Wing Chun Wooden Dummy by Sam Chan.


----------



## Gin-Gin

Re-reading Vol. IV of "Infinite Insights" by Ed Parker


----------



## Xue Sheng

The Essence and Applications of Taijiquan by Yang Chengfu (Author), Louis Swaim (Translator) 

Mastering Yang Style Taijiquan by Fu Zhongwen (Author), Louis Swaim (Translator)


----------



## Tony Dismukes

I got a copy of Dueling With O-Sensei by Ellis Amdur for Christmas, and liked it enough to write up a review on Amazon (follow the link and scroll down).

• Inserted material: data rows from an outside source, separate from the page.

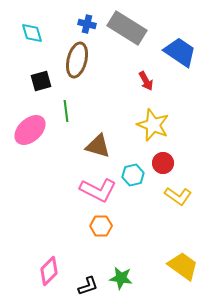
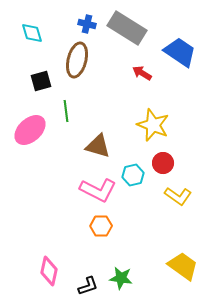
red arrow: moved 4 px left, 8 px up; rotated 150 degrees clockwise
pink diamond: rotated 32 degrees counterclockwise
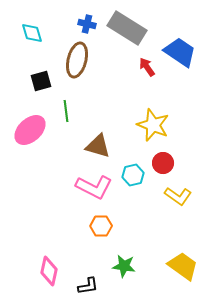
red arrow: moved 5 px right, 6 px up; rotated 24 degrees clockwise
pink L-shape: moved 4 px left, 3 px up
green star: moved 3 px right, 12 px up
black L-shape: rotated 10 degrees clockwise
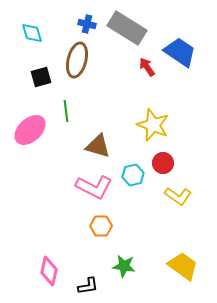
black square: moved 4 px up
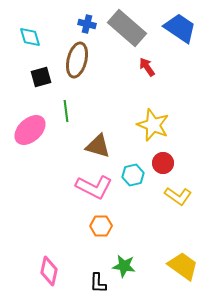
gray rectangle: rotated 9 degrees clockwise
cyan diamond: moved 2 px left, 4 px down
blue trapezoid: moved 24 px up
black L-shape: moved 10 px right, 3 px up; rotated 100 degrees clockwise
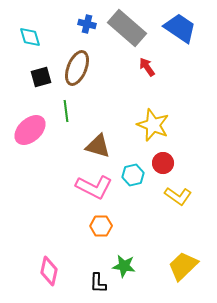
brown ellipse: moved 8 px down; rotated 8 degrees clockwise
yellow trapezoid: rotated 80 degrees counterclockwise
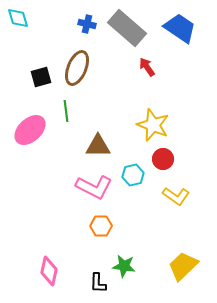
cyan diamond: moved 12 px left, 19 px up
brown triangle: rotated 16 degrees counterclockwise
red circle: moved 4 px up
yellow L-shape: moved 2 px left
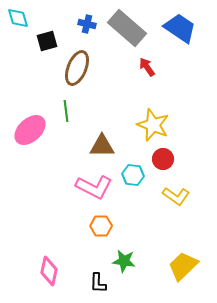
black square: moved 6 px right, 36 px up
brown triangle: moved 4 px right
cyan hexagon: rotated 20 degrees clockwise
green star: moved 5 px up
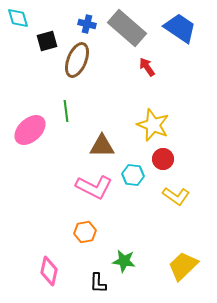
brown ellipse: moved 8 px up
orange hexagon: moved 16 px left, 6 px down; rotated 10 degrees counterclockwise
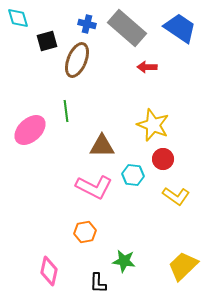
red arrow: rotated 54 degrees counterclockwise
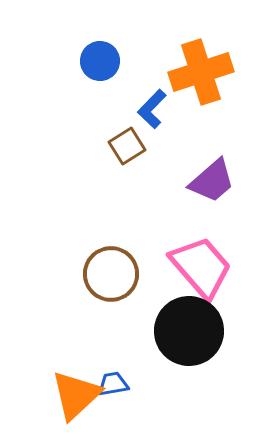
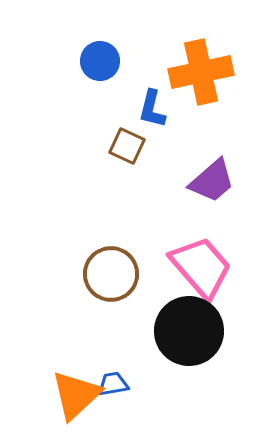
orange cross: rotated 6 degrees clockwise
blue L-shape: rotated 30 degrees counterclockwise
brown square: rotated 33 degrees counterclockwise
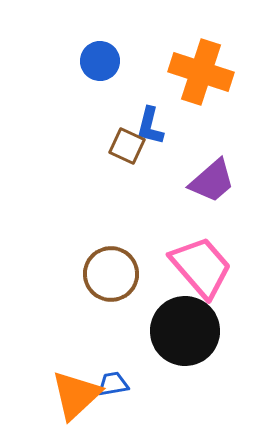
orange cross: rotated 30 degrees clockwise
blue L-shape: moved 2 px left, 17 px down
black circle: moved 4 px left
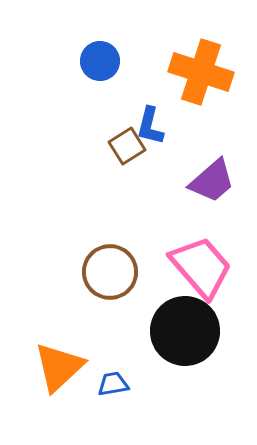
brown square: rotated 33 degrees clockwise
brown circle: moved 1 px left, 2 px up
orange triangle: moved 17 px left, 28 px up
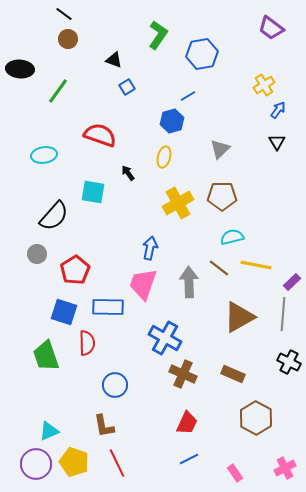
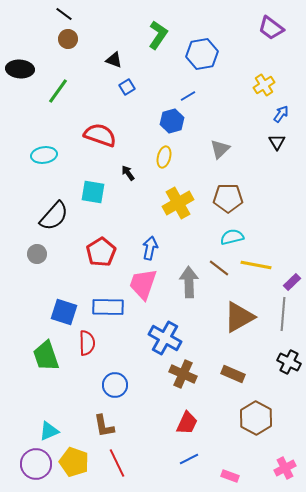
blue arrow at (278, 110): moved 3 px right, 4 px down
brown pentagon at (222, 196): moved 6 px right, 2 px down
red pentagon at (75, 270): moved 26 px right, 18 px up
pink rectangle at (235, 473): moved 5 px left, 3 px down; rotated 36 degrees counterclockwise
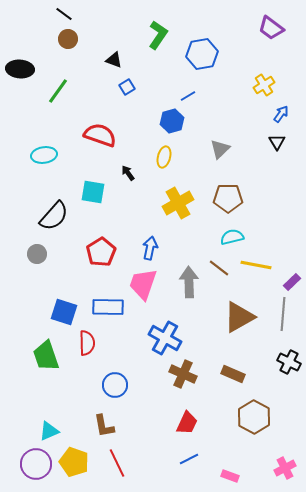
brown hexagon at (256, 418): moved 2 px left, 1 px up
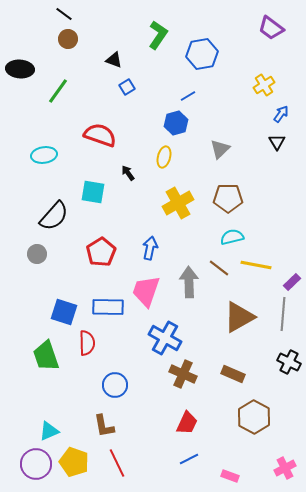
blue hexagon at (172, 121): moved 4 px right, 2 px down
pink trapezoid at (143, 284): moved 3 px right, 7 px down
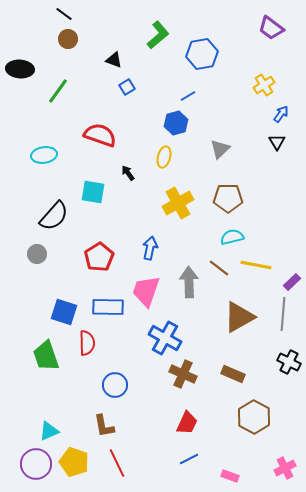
green L-shape at (158, 35): rotated 16 degrees clockwise
red pentagon at (101, 252): moved 2 px left, 5 px down
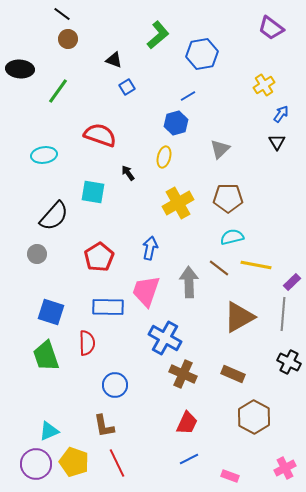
black line at (64, 14): moved 2 px left
blue square at (64, 312): moved 13 px left
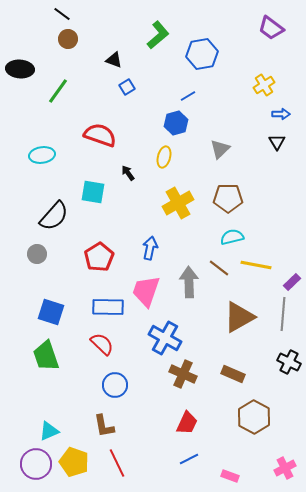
blue arrow at (281, 114): rotated 54 degrees clockwise
cyan ellipse at (44, 155): moved 2 px left
red semicircle at (87, 343): moved 15 px right, 1 px down; rotated 45 degrees counterclockwise
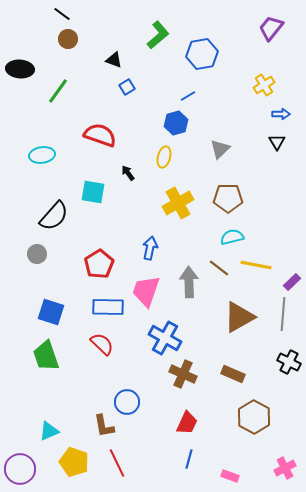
purple trapezoid at (271, 28): rotated 92 degrees clockwise
red pentagon at (99, 257): moved 7 px down
blue circle at (115, 385): moved 12 px right, 17 px down
blue line at (189, 459): rotated 48 degrees counterclockwise
purple circle at (36, 464): moved 16 px left, 5 px down
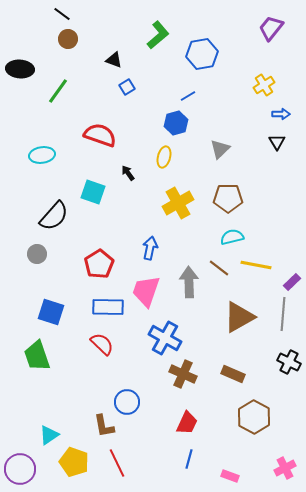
cyan square at (93, 192): rotated 10 degrees clockwise
green trapezoid at (46, 356): moved 9 px left
cyan triangle at (49, 431): moved 4 px down; rotated 10 degrees counterclockwise
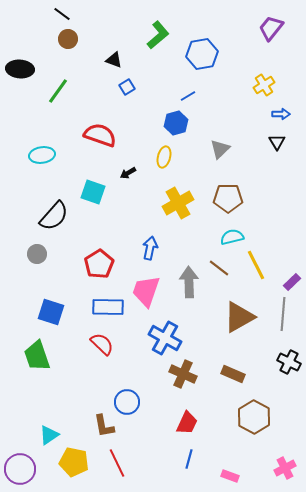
black arrow at (128, 173): rotated 84 degrees counterclockwise
yellow line at (256, 265): rotated 52 degrees clockwise
yellow pentagon at (74, 462): rotated 8 degrees counterclockwise
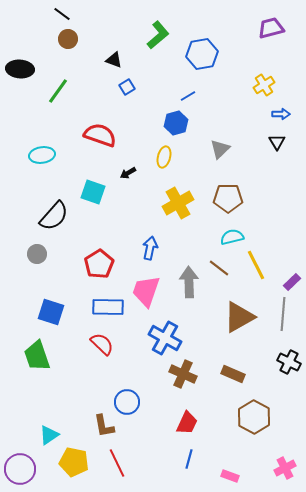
purple trapezoid at (271, 28): rotated 36 degrees clockwise
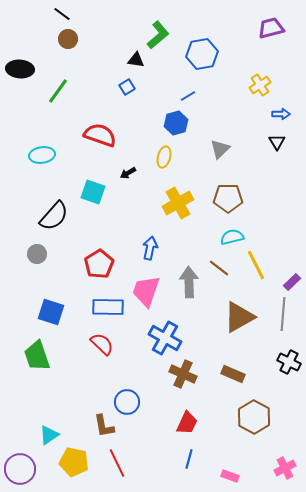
black triangle at (114, 60): moved 22 px right; rotated 12 degrees counterclockwise
yellow cross at (264, 85): moved 4 px left
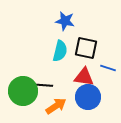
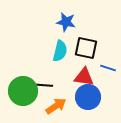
blue star: moved 1 px right, 1 px down
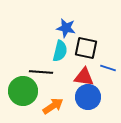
blue star: moved 6 px down
black line: moved 13 px up
orange arrow: moved 3 px left
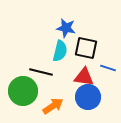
black line: rotated 10 degrees clockwise
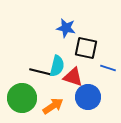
cyan semicircle: moved 3 px left, 15 px down
red triangle: moved 11 px left; rotated 10 degrees clockwise
green circle: moved 1 px left, 7 px down
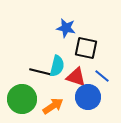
blue line: moved 6 px left, 8 px down; rotated 21 degrees clockwise
red triangle: moved 3 px right
green circle: moved 1 px down
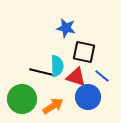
black square: moved 2 px left, 4 px down
cyan semicircle: rotated 15 degrees counterclockwise
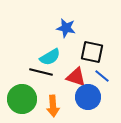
black square: moved 8 px right
cyan semicircle: moved 7 px left, 9 px up; rotated 60 degrees clockwise
orange arrow: rotated 120 degrees clockwise
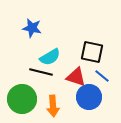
blue star: moved 34 px left
blue circle: moved 1 px right
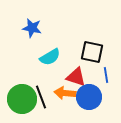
black line: moved 25 px down; rotated 55 degrees clockwise
blue line: moved 4 px right, 1 px up; rotated 42 degrees clockwise
orange arrow: moved 12 px right, 13 px up; rotated 100 degrees clockwise
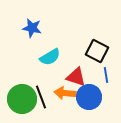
black square: moved 5 px right, 1 px up; rotated 15 degrees clockwise
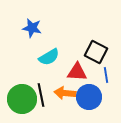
black square: moved 1 px left, 1 px down
cyan semicircle: moved 1 px left
red triangle: moved 1 px right, 5 px up; rotated 15 degrees counterclockwise
black line: moved 2 px up; rotated 10 degrees clockwise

I'm also working my way through Marcelo Garcia's Advanced Brazilian Jiu Jitsu Techniques.


----------



## seasoned

Okinawan GoJu-Ryu 2
Advanced Techniques of Shorei-Kan Karate, by Seikichi Toguchi.  Great insight.............


----------



## stickarts

Facing violence by Rory Miller


----------



## SuperFLY

just finished my third, i think, read of 'angry white pyjamas'

for those that dont know its about a young guy in japan in the 90s who for various reasons decides to take up martial arts (aikido) and ends up taking the 'riot police' course. its basically his story over that year of 'hell'


----------



## Aiseant

Ultimate fitness through martial art, Sang H Kim
Total mindbody training, Jacob H Jordan


----------



## K-man

'Ki and the Way of the Martial Arts' by Kenji Tokitsu.

A very interesting read and avaiable second hand through Amazon.


----------



## Blaze Dragon

Read some really good ones in the past. Currently about to finish Chi Gung: Chinese Healing, Energy and Natural Magic. After that I"m gonna read Cheng Man-ch'ing T'ai Chi Ch'uan a simplified method of calisthenics for health and self defense


----------



## SacredCoconut

Some finnish book about martial arts and ultimate flexibility: a complete quide to stretching for martial arts.


----------



## Aiseant

Herding the Ox: The Martial Arts As Moral Metaphor, John J. Donohue


----------



## Uncle

Mixed martial arts: the book of knowledge by BJ Penn

Best martial arts book I've ever read and I've read plenty.


----------



## Blindside

Force Decisions by Rory Miller - good, but it isn't really grabbing me and challenging my outlook like "Meditations on Violence" and "Facing Violence."  Admittedly it isn't supposed to, but I have high expectations for Rory's writings.


----------



## jks9199

It won't. force decisions is a glimpse in an attempt to explain how cops function. There couple of points in it I disagree with, and I suspect are the result of corrections versus Street law enforcement perspectives.

 (And of course if you look really carefully in the book you'll find my very small contribution...)
Sent from my Galaxy Nexus using Tapatalk 2


----------



## Crazy88

I'm reading Zen Jiu Jitsu by Oliver Staark. It's been a great motivator to the start of the season.


----------